(Saved data entries)
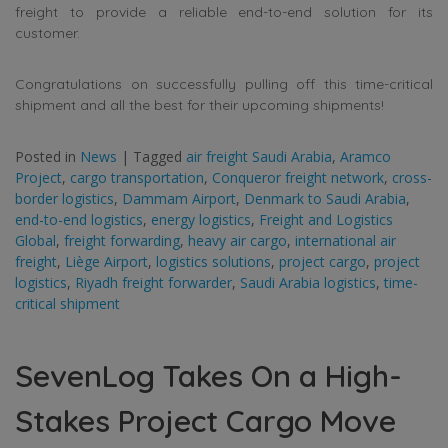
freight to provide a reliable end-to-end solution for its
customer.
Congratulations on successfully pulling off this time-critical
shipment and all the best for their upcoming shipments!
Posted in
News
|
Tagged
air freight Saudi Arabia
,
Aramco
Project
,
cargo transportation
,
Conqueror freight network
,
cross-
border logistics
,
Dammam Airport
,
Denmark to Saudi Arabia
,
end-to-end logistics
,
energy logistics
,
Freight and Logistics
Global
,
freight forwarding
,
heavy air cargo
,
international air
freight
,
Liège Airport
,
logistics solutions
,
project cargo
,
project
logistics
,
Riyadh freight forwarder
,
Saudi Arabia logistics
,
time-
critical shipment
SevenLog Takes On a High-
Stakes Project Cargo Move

==

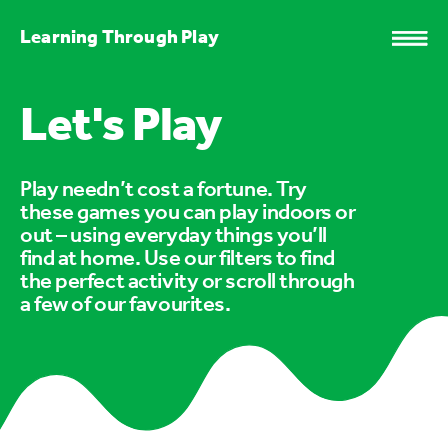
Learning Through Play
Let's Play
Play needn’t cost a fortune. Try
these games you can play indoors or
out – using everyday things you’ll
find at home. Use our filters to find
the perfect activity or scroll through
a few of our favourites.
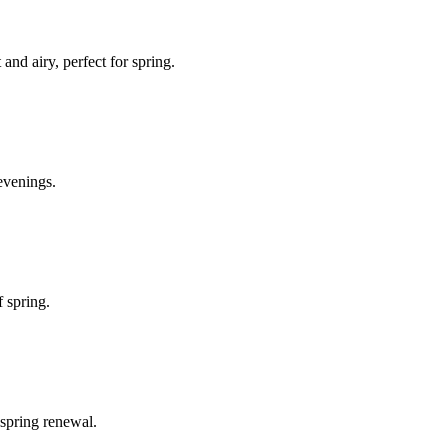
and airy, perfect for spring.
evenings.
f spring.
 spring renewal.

### BRIEF
Only one stretch of the records above is wanted: the lines between the one holding "freight to provide" and the one holding "Stakes Project Cargo Move", inclusive, reproduced exactly.

### WRITTEN RESPONSE
freight to provide a reliable end-to-end solution for its
customer.
Congratulations on successfully pulling off this time-critical
shipment and all the best for their upcoming shipments!
Posted in
News
|
Tagged
air freight Saudi Arabia
,
Aramco
Project
,
cargo transportation
,
Conqueror freight network
,
cross-
border logistics
,
Dammam Airport
,
Denmark to Saudi Arabia
,
end-to-end logistics
,
energy logistics
,
Freight and Logistics
Global
,
freight forwarding
,
heavy air cargo
,
international air
freight
,
Liège Airport
,
logistics solutions
,
project cargo
,
project
logistics
,
Riyadh freight forwarder
,
Saudi Arabia logistics
,
time-
critical shipment
SevenLog Takes On a High-
Stakes Project Cargo Move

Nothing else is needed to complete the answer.